Migratory birds can sense the Earth's magnetic field for navigation; if you needed to migrate thousands of kilometers every year (due to lacking other advantages to make that unnecessary), you might evolve that.
Evolution is highly path dependent and stochastic, so I’m not sure your logic follows.
Eg, the laryngeal nerve in giraffes is ridiculous — but having gone down that path before their current form, there’s little way to fix it. They’re now stuck in a local optima of long necks (good) with poor wiring (bad).
3 replies →
> if I could sense electromagnetic fields, but no one would describe me as disabled for not being able to sense these fields—unless, perhaps, everyone else could.
Light is EM fields. A possible scenario is a battle at night with others having night vision equipment and you don’t. You can absolutely be described as disabled or being at a significant disadvantage.
Because, like you say, what we consider normal in that scenario is to have a proper night vision equipment.
You've set up a straw man here - nobody in this thread is claiming that it's not detrimental to be missing a sense.
The point is that disability exists within the context of the world we live in, and the society we've built is one that largely assumes people have both sight and hearing.
> Sensory disabilities like deafness and blindness are disabling because the world is not oriented to people with sensory disabilities.
Implying that they wouldn’t be detrimental if the world was “oriented” differently.
Ah, I see the disconnect. In this discussion, "disabling" is not the same as "detrimental." Disabling is when you are unable to do important activities that others can do. I'm not an expert here on the subject, but this is my understanding.

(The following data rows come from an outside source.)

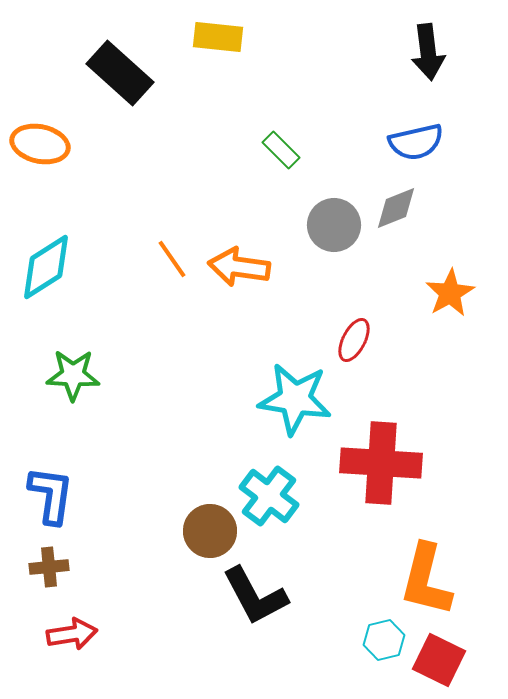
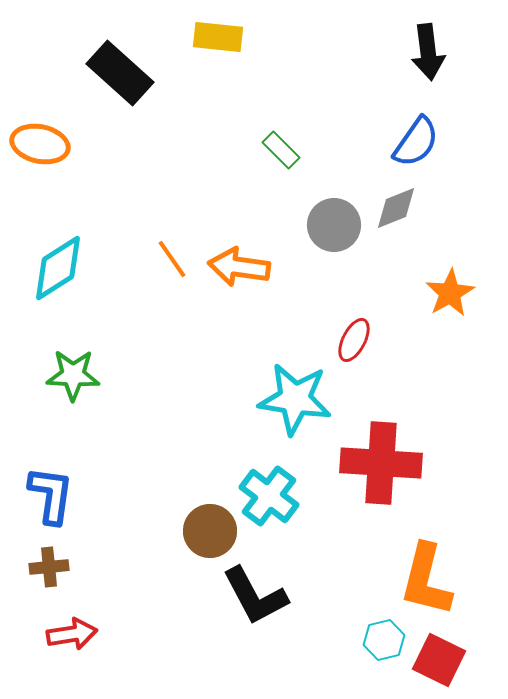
blue semicircle: rotated 42 degrees counterclockwise
cyan diamond: moved 12 px right, 1 px down
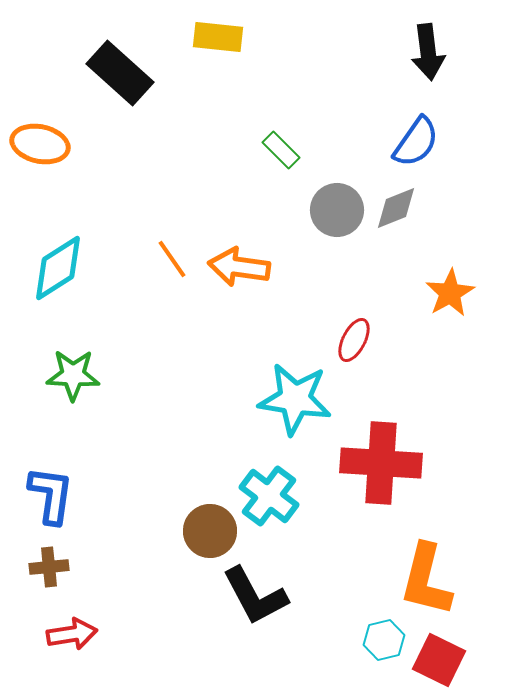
gray circle: moved 3 px right, 15 px up
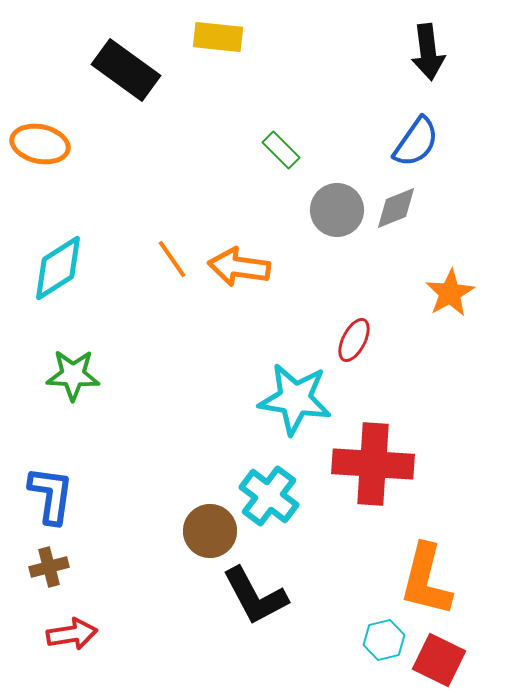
black rectangle: moved 6 px right, 3 px up; rotated 6 degrees counterclockwise
red cross: moved 8 px left, 1 px down
brown cross: rotated 9 degrees counterclockwise
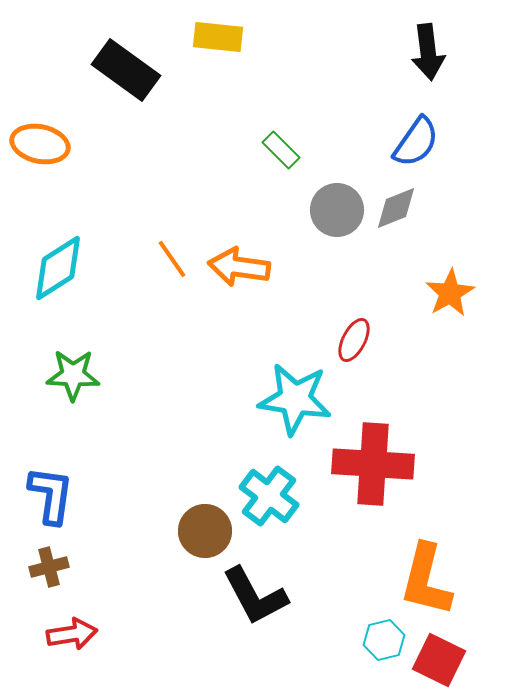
brown circle: moved 5 px left
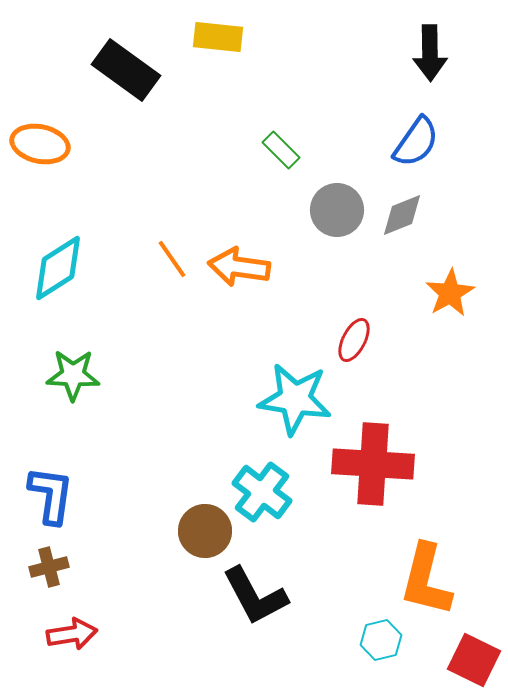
black arrow: moved 2 px right, 1 px down; rotated 6 degrees clockwise
gray diamond: moved 6 px right, 7 px down
cyan cross: moved 7 px left, 4 px up
cyan hexagon: moved 3 px left
red square: moved 35 px right
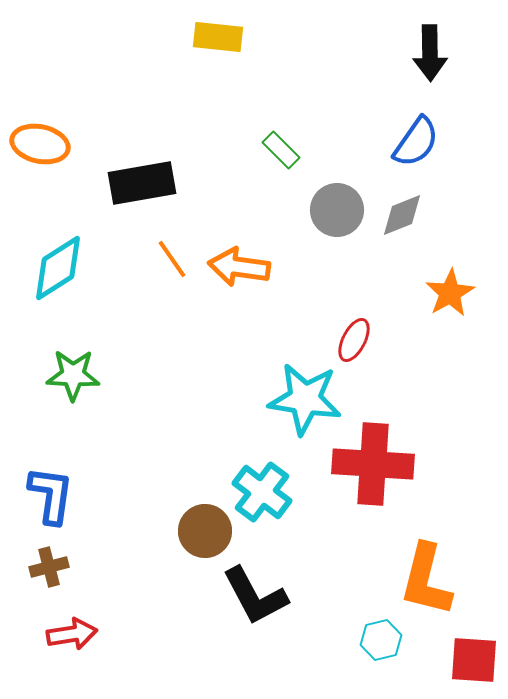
black rectangle: moved 16 px right, 113 px down; rotated 46 degrees counterclockwise
cyan star: moved 10 px right
red square: rotated 22 degrees counterclockwise
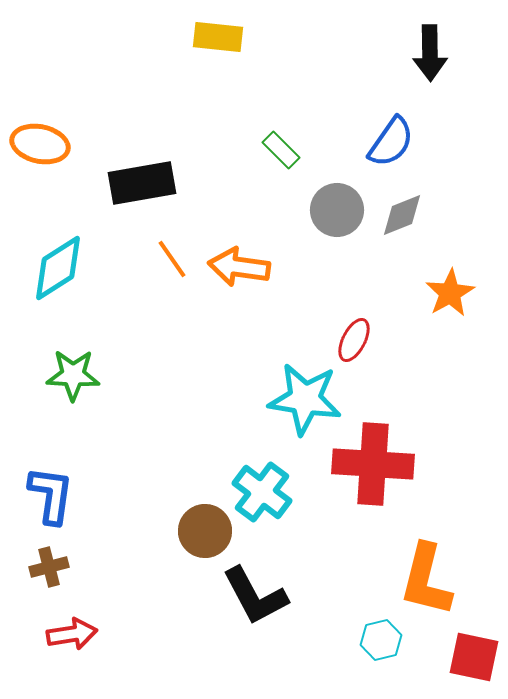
blue semicircle: moved 25 px left
red square: moved 3 px up; rotated 8 degrees clockwise
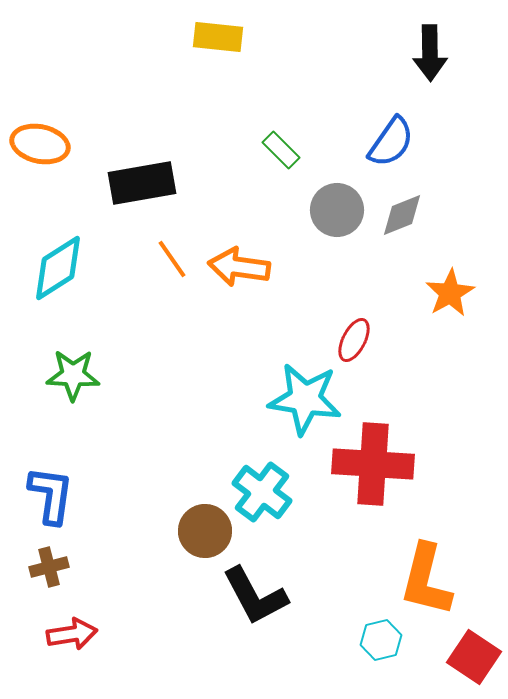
red square: rotated 22 degrees clockwise
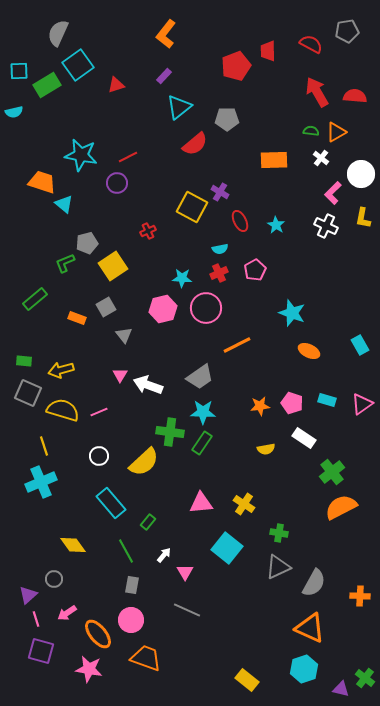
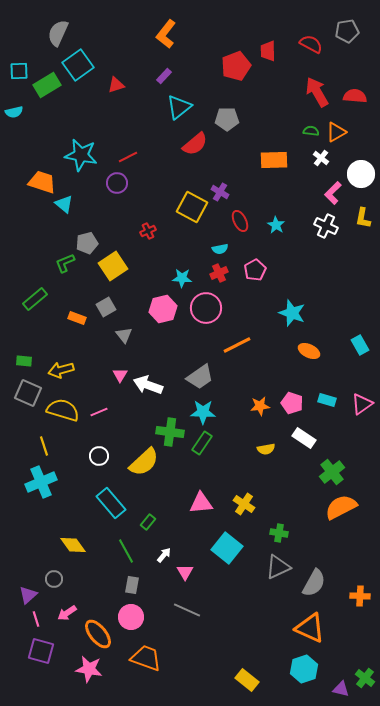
pink circle at (131, 620): moved 3 px up
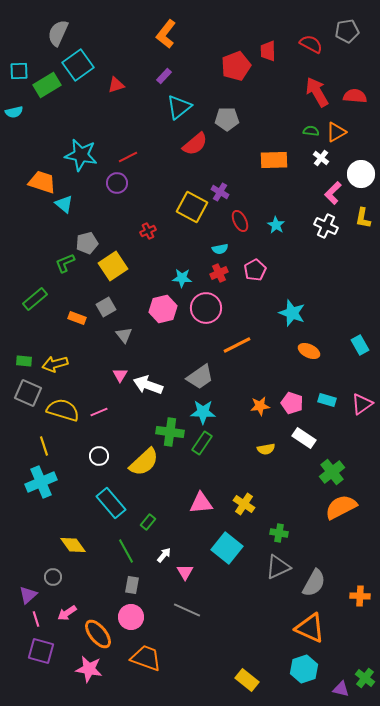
yellow arrow at (61, 370): moved 6 px left, 6 px up
gray circle at (54, 579): moved 1 px left, 2 px up
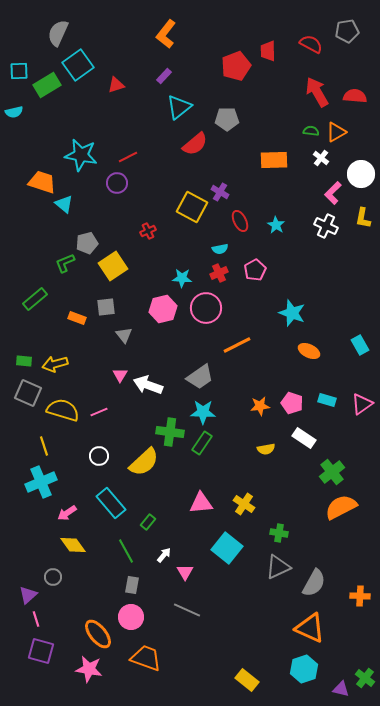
gray square at (106, 307): rotated 24 degrees clockwise
pink arrow at (67, 613): moved 100 px up
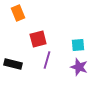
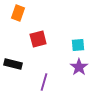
orange rectangle: rotated 42 degrees clockwise
purple line: moved 3 px left, 22 px down
purple star: rotated 18 degrees clockwise
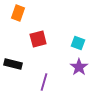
cyan square: moved 2 px up; rotated 24 degrees clockwise
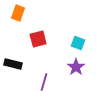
purple star: moved 3 px left
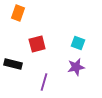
red square: moved 1 px left, 5 px down
purple star: rotated 24 degrees clockwise
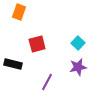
orange rectangle: moved 1 px right, 1 px up
cyan square: rotated 24 degrees clockwise
purple star: moved 2 px right
purple line: moved 3 px right; rotated 12 degrees clockwise
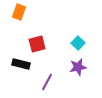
black rectangle: moved 8 px right
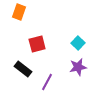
black rectangle: moved 2 px right, 5 px down; rotated 24 degrees clockwise
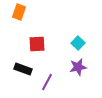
red square: rotated 12 degrees clockwise
black rectangle: rotated 18 degrees counterclockwise
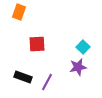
cyan square: moved 5 px right, 4 px down
black rectangle: moved 8 px down
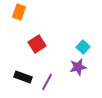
red square: rotated 30 degrees counterclockwise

For a simplified example, imagine two government buildings, one with and one without an accessibility ramp. A person in a wheelchair is able to access the former, even if going up the ramp takes longer than the stairs. Not having the option to take the stairs is still detrimental to the person, but they're still able to access those services. The second disables the person, as they're no longer able to access important services because they are unable to take the stairs.
Accommodations help keep "detrimental" from meaning disabled. The voice at the street crossing that says "walk", curb cuts, and closed captioning all help people participate in daily normal life, despite having those sensory disabilities.
There are other designs that are more holistic as well - for example, if those same government services are accessible online, or the agent makes house calls, it naturally makes the services more accessible to more people. (Note: I'm not saying that this specific example is a good idea - just as an example of "how we design our society affects how people can participate in it.")
2 replies →
Since I'm the person who wrote that I can explain what I meant.
I have never had to deal with a giant cat stalking me and being unable to hear it. I do routinely have to deal with intercom systems which I cannot hear, though.
The world most humans inhabit is human-made. And the human-made environment can be remade.